3. Users/Personas Of The Project:

  • Admins and file system developers of projects which are either forked or a variants of the MooseFS Distributed filesystem, can consider the approach taken and generalize and automate reliability tasks by implementing an automation framework which will enable them to improve upon the reliability of their implementation. For example admins of LizardFS.
  • Production engineers who want to assess the reliability of a the related distributed file Systems by following the methodologies adopted here.
  • Software developers and QA personnel working on developing file systems by utilizing the provided approach.

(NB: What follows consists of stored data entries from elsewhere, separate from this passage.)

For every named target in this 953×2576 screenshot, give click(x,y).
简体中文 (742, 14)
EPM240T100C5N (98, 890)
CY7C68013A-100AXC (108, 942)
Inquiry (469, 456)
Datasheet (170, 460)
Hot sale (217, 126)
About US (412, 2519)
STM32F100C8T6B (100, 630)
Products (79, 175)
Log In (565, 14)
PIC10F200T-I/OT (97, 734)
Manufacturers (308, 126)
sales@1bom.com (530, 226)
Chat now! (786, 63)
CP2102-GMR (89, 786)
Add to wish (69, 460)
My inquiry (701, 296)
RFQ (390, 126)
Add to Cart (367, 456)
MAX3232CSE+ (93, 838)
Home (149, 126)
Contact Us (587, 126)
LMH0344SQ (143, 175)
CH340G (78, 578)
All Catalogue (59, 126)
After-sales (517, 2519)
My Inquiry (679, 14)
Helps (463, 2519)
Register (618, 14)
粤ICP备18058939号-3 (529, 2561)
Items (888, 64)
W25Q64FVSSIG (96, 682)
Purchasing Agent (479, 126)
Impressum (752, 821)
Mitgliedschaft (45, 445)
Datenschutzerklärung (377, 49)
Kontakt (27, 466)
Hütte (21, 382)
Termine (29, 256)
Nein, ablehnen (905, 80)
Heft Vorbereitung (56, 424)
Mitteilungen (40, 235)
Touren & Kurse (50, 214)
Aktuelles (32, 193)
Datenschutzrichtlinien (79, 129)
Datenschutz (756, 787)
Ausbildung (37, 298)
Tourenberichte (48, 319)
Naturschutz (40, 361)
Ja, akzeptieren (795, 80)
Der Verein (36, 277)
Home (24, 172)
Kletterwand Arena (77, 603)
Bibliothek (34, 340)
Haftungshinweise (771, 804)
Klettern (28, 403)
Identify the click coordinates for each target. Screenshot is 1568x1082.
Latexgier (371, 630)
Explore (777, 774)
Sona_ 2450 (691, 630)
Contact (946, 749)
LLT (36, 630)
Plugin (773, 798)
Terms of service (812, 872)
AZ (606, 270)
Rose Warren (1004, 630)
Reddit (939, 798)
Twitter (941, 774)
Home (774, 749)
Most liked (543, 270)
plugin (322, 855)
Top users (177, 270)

3. Scope and Features Of The Project:

  • The overall framework that will set up and tear down VMs, run experiments, and simulate failures.
  • A set of experiments, such as writing to a large file, simulating a power failure (instantly rebooting all VMs), and then after they come back up, verifying that no data was lost.
  • An interface with plugins for different distributed file systems. The primary goal for this project is to develop a reliability/failure-inducing framework for distributed filesystem that is focused on node failures. Stretch goals, if time allows, include:
    • Injection of block corruptions and errors on the local VMs;
    • Simulate network failures;
    • Performance testing specific to distributed filesystems.

4. Solution Concept

  • Since their are many different types of distributed file system the idea here is to hide the steps taken behind clean interfaces, and thus testing different file systems would require developing different ansible playbooks which are an of these interfaces.
  • Architecture of Workflow: management VM as the workflow engine, drive the testing routine through Python.
    1. Utilizing Ansible Playbook to configure environment and install MooseFS servers(Master, Metalogger, Chunkserver, Client) on corresponding VM. Start the servers after creation.
    2. Use SSH/SCP/SFTP to connect to the client VM(s) and run the testing scripts on client.
    3. Reboot/destroy a MooseFS server through Terraform.
    4. SSH to the client VM to check the status/content of the files. arch diagram
  • Design different failure scenarios for testing.

5. Acceptance criteria

  • Teraform Scripts should be able to create VMs on demand in MOC.
  • Ansible playbooks should be able to setup the VMs through automation by installing & configuring different file systems.
  • Ansible playbooks should be able to test different file systems.
  • Thoroughly testing the MooseFS distributed file system and figuring out what are the possible interfaces required such an assessment.
  • In the later phases we will try to provide implementation of these interface for other file systems and thus provide a guideline or a general approach to be taken to test any Distributed File System.

6. Release Planning:

Sprint 1 (12 Feb 2021 to 26 Feb 2021)

  • Due for Week 1:
    • Learning Ansible & Installing it on VMs(VirtualBox VMs)
    • Learning Terraform & Experimenting on AWS VMs
    • Set up MooseFS on our local machine (with VirtualBox VMs)
  • Due for Week 2:
    • Setting up Ansible Master Control node on MOC VM
    • Learning Terraform Experimenting on MOC
    • Set up MooseFS manually on MOC

Sprint 2 (26 Feb 2021 to 12 Mar 2021)

  • Design the project architecture
  • Connect to the MOC and programmatically provision VMs using terraform
  • Set up Ansible architecture and VM environment
  • Automate MooseFS installation on MOC using Ansible Playbook

Sprint 3 (15 Mar 2021 to 27 Mar 2021)

  • Enhance Terraform, Ansible, and SSH in Python Driver Program
  • Design failure scenarios

The further releases of application are not fixed yet for a particular date and are dependent on evaluation results from experiments being conducted for the project.